→ **Problem statement**
Could you copy out all of the records below exactly, leaving out every picture?

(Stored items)
# # # # # # #

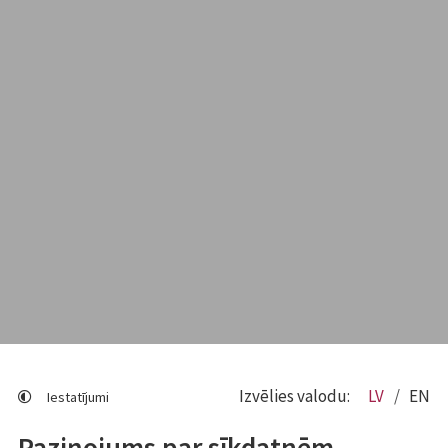
Izvēlies valodu:
LV
EN
Iestatījumi
Paziņojums par sīkdatnēm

# # # # # # #

→ **Solution to the exercise**
Izvēlies valodu:
LV
EN
Iestatījumi
Paziņojums par sīkdatnēm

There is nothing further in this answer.